Thursday, November 15, 2012

First code

Today was another busy day on the adult ID ward.  I started off helping out the interns by doing a couple of lumbar punctures and some blood draws and then the team rounded on all the patients.  Rounds here are a little different than back home.  We start off by seeing the new patients or the ones on the high dependency area.  Also, during rounds the team takes vitals and starts IV fluids if indicated.

Other than the patient with hyperactive delirium who kept saying that the American resident was telling her lies and that I was her white father, the most memorable event of the day was being involved in a code for the first time.  I was just about to draw blood on a patient when an attendant said to me, without any apparent concern in her voice, "She has arrested."  At first I just looked up and asked "She's arrested?  What do you mean? Who?"  The attendant pointed at a patient three or four beds down the row from where I was standing and I looked and tried to make out what was going on.  I couldn't really see the patient breathing so I went over and checked and her chest wasn't rising and she didn't seem to be moving air.  Her hands were cold and I couldn't feel a pulse.

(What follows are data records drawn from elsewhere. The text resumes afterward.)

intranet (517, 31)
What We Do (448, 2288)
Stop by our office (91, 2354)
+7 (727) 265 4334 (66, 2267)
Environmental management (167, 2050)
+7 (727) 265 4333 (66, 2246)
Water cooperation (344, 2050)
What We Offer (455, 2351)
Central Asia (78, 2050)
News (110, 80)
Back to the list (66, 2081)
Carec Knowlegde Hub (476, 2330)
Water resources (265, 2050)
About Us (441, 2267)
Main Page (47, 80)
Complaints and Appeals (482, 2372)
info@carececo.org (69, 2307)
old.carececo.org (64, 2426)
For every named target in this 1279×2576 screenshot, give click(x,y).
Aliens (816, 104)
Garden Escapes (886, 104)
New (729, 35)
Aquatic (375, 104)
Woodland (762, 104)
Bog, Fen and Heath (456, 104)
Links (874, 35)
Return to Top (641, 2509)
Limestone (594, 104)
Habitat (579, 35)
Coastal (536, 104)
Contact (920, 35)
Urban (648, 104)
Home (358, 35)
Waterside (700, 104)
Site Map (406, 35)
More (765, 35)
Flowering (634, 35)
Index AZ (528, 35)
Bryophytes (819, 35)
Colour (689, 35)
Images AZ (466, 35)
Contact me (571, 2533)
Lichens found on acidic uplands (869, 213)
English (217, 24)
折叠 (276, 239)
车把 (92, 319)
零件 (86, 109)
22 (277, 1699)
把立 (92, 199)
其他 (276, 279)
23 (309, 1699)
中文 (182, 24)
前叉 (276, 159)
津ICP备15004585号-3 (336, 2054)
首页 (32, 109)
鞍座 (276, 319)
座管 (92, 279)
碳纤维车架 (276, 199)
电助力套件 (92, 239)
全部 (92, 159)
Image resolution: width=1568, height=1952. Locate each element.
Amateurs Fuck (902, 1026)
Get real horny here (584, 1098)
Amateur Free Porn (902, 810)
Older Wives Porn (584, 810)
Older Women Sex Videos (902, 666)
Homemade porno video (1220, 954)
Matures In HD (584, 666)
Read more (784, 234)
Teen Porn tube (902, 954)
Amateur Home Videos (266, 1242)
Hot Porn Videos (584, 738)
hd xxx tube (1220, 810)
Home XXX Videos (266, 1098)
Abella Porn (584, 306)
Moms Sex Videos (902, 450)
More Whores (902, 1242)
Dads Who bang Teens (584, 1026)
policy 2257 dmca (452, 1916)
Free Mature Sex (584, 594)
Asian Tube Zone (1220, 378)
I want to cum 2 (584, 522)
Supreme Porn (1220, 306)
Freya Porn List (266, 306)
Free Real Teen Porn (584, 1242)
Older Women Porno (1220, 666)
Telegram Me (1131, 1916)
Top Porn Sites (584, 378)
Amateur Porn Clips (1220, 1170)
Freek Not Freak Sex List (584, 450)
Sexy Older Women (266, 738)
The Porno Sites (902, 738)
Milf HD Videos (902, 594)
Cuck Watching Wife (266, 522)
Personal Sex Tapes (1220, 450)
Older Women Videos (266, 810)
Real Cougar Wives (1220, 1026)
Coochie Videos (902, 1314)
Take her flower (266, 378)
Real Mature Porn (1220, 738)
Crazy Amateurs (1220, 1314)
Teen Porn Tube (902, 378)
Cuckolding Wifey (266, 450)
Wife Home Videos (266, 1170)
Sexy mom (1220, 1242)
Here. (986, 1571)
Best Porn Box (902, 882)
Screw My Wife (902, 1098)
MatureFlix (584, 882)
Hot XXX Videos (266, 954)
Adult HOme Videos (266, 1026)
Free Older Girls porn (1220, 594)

I told the nearest doctor I could find, who was the American resident on the team and he came over and started chest compressions and told me to get the other resident.  Because there was an infant, probably a 1-2 year old, playing on the floor next to the patient, right behind the resident who was doing chest compressions, the first thing I did was try to find a place for her where she wouldn't get stepped on or have body fluids or a needle land on her.  The mother didn't want her on the bed, probably out of fear of getting her daughter sick, so I looked around and thought of putting her on an empty bed but no one was there to make sure she wouldn't fall off.  Finally someone in the room realized that I needed someone to take the infant.

Finally I found the senior house officer and the intern and we all started running a code. For about 25 minutes we did chest compressions and bag ventilated the patient and that whole time we tried to get IV access and failed until we finally got a femoral IV line and gave epinephrine at about 20 minutes.  After 25 minutes without any sign of a pulse or heart sounds, it was pretty clear that continuing was futile, but we moved the bed to another room that had suction to get rid of some of the gastric contents that had come up.

All of this happened in a room full of other patients and the family members watching.  As I was doing chest compressions, I was using the song "Stayin' alive" to keep the right rhythm because I've heard that it's a song that plays at the ideal beat for chest compressions.  It seemed to keep me at the right rhythm, but having an upbeat song running in my head while running my first code seemed to make for a strange combination emotions. 

The American resident, who had rounded on the patient earlier, said that the patient had been responsive earlier in the day.  She was in her 20s and had known ISS (immunosuppression syndrome = AIDS) and had come in with abdominal swelling.  She was in kidney failure and she was acidotic (bicarbonate of 11) so it seems like she likely had a pulseless electrical activity (PEA) arrest due to acidosis.  But, given that there was no EKG, we have no idea what sort of heart rhythm she had.